Cooperative ecosystems can help drive the climate transition. NGK Insulators, Ltd., a global ceramics manufacturer, exemplifies this trend.
Partnerships for capturing carbon and enabling renewables
“Partnerships are essential for carbon neutral technologies because the type of technological needs to realise carbon neutrality remains unclear; no one company can do everything,” says Shigeru Kobayashi, NGK’s president. “We are pivoting towards open innovation and collaborating with others on various solutions.”
NGK is working with various partners on ceramic-based climate technologies, including CCUS (carbon capture, utilisation and storage), DAC, renewable energy storage, next-generation solar power, and producing hydrogen, methane and e-methanol as alternative fuels or feedstocks.
“Ceramics has been attracting more attention for climate tech recently because, although initial investment outlays may be higher for ceramics than organic material, it is highly durable, making it more sustainable and cost-effective long-term,” says Kobayashi. He highlights that ceramics can also withstand severe environments such as high heat and acidity, which occur in CCUS processes.
Visualising a CO2 value chain
Captured carbon dioxide can be used or stored for future
As customers recognise these qualities, NGK has seen an uptick in inquiries.
Direct air capture, a promising and rapidly evolving technology that uses chemical or physical processes to extract carbon dioxide from the air, is one area where ceramics shows its value.
Several DAC plant players, research institutions and start-ups with novel carbon dioxide absorbent technologies are collaborating with NGK to develop an efficient DAC system using ceramic-based honeycomb structure sorbent material. Kobayashi says NGK is fashioning prototypes and shipping them at a good clip to achieve demonstration tests by 2025.
Ceramics has been attracting more attention for climate tech recently because, although initial investment outlays may be higher for ceramics than organic material, it is highly durable, making it more sustainable and cost-effective long-term.
Shigeru Kobayashi, NGK’s president
These honeycomb-structured ceramics are based on substrates used for automotive catalytic converters, of which NGK is the world’s leading supplier. The company aims to utilise its global network of existing plants to supply millions of litres of honeycomb, which will be required when DAC is scaled. Few other companies have the production capacity to meet the necessary volumes.
One area where partnerships are delivering results is the company’s unique sub-nano ceramic membranes, ‘sieves’ that separate gases at a molecular level for CCUS. A Japanese engineering company and government agency are working with NGK to field-test ceramic membranes to separate and recover CO2 from natural gas in an oil field.
In April, NGK started working with Mitsubishi Heavy Industries on a system for purifying hydrogen. The system uses membranes to separate the mixed gas of hydrogen and nitrogen generated after ammonia cracking. Developing and commercialising this technology will help build a hydrogen and ammonia supply chain for the global transition from fossil fuels.
Elsewhere, a Japanese bioeconomy company is partnering with NGK to develop microalgae separation technology using a ceramic membrane. Microalgae are expected to contribute to carbon neutrality as they absorb CO2 when producing.
Another area of interest is the development of grid-scale storage for renewable energy. The IEA estimates that storage capacity for renewable energy must expand 35-fold between 2022 and 2030 to achieve climate goals.
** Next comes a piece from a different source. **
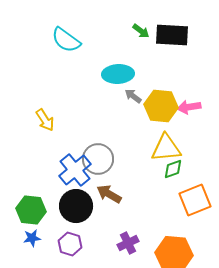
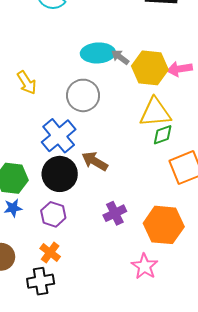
cyan ellipse: (118, 74) -> (98, 53), moved
gray circle: (98, 159) -> (83, 95), moved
Here, too, joined-up efforts are vital.
To this end, NGK is forming global partnerships around its NAS* battery, a sodium-sulphur-based grid-scale storage battery. With over 20 years of deployment to date, NAS is notable for its high energy output and long duration.
A raft of new orders for NAS in recent years point to renewed global interest.
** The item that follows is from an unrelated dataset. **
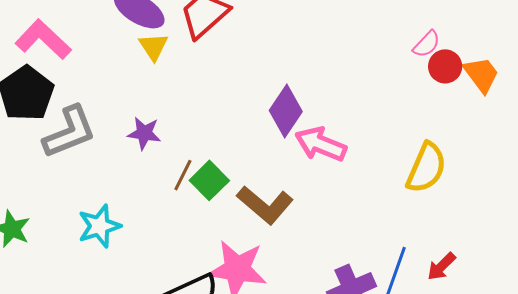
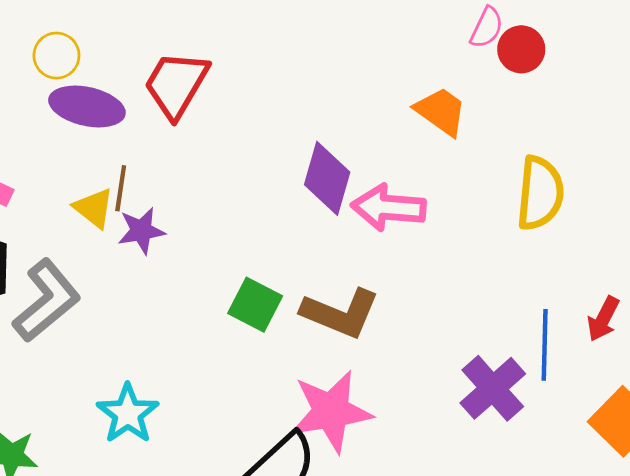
yellow triangle: (153, 47) -> (94, 208), moved
orange trapezoid: (481, 74) -> (441, 111), moved
purple star: (144, 133) -> (141, 231), moved
brown line: (183, 175) -> (121, 188), moved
In February 2023, an Australian mine operator employed NAS at a cobalt-nickel mine, with the technology monitored by university researchers to verify its performance in high-temperature environments. A South Korean Power to Gas (P2G) system provider also ordered the battery to stabilise power in producing hydrogen from renewable energy. Working with a Japanese engineering company, NAS will be delivered to an off-grid desalination plant using solar power in the Maldives. The battery will also be delivered for a large-scale project to produce green hydrogen generated from renewable energy sources on the Baltic coast in northern Germany. This delivery is the first delivery batch of the NAS* batteries with a total capacity of more than 230 megawatt-hours reserved by German green hydrogen producer HH2E.
Thanks to its unique properties, the sodium-sulphur technology is ideally suited for the steadily growing market for long-duration energy storage.
BASF
These NAS orders, and others, have been facilitated by NGK’s sales partnership with the German chemical company BASF.
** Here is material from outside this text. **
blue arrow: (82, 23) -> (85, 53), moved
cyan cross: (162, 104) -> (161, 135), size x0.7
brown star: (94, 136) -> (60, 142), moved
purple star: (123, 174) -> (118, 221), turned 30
“Thanks to its unique properties, the sodium-sulphur technology is ideally suited for the steadily growing market for long-duration energy storage,” BASF says in a statement. “We want to broaden the application spectrum for these batteries significantly.”
Basic research, material informatics and co-innovation
Climate tech requires collaboration in application, deployment and commercialisation as well as in the earliest stages of research. Kobayashi explains how NGK is working intensely with external researchers. Recent examples include investment in a spin-off company from Kyoto University, developing next-generation perovskite solar cells.
Creating new value through business development
A model for transformation and success
Another driver enabling tech partnerships is the adoption of material informatics (MI) – using advanced algorithms and data analytics, including AI – to dramatically shorten research times in developing new properties and materials. Since 2021, NGK has been developing MI from its trove of data from over 10,000 experiments, mainly on ceramics, which spans over a century. The company has already succeeded in reducing the time to develop new ceramic material to a third through MI and hopes to shorten this to a tenth.
To collaborate with potential partners to discover the expanding possibilities of ceramics, NGK is constructing a "co-creation centre” and developing research areas for carbon neutrality-related products at its head office.
“As we partner with outside companies, the pace in which we are creating new businesses has been dramatically accelerated,” says Kobayashi.
Sources:
*NAS is a trademark of NGK Insulators, Ltd., registered in the US and other countries
https://iea.blob.core.windows.net/assets/d0cb5c89-3bd4-4efd-8ef5-57dc327a02d6/CCUSPoliciesandBusinessModels.pdf, PAGE 22]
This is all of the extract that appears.